What is needed: Each record should be written out exactly as it stands.

===== Records to process =====

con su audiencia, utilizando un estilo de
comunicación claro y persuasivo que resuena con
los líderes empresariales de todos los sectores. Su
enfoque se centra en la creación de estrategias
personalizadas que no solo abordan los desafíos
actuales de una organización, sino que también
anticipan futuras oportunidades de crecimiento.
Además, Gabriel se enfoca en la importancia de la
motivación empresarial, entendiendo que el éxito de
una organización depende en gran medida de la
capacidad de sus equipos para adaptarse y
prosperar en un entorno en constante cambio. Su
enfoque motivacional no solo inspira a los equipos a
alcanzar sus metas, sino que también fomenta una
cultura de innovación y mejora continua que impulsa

=====

Solution for this exercise:
con su audiencia, utilizando un estilo de
comunicación claro y persuasivo que resuena con
los líderes empresariales de todos los sectores. Su
enfoque se centra en la creación de estrategias
personalizadas que no solo abordan los desafíos
actuales de una organización, sino que también
anticipan futuras oportunidades de crecimiento.
Además, Gabriel se enfoca en la importancia de la
motivación empresarial, entendiendo que el éxito de
una organización depende en gran medida de la
capacidad de sus equipos para adaptarse y
prosperar en un entorno en constante cambio. Su
enfoque motivacional no solo inspira a los equipos a
alcanzar sus metas, sino que también fomenta una
cultura de innovación y mejora continua que impulsa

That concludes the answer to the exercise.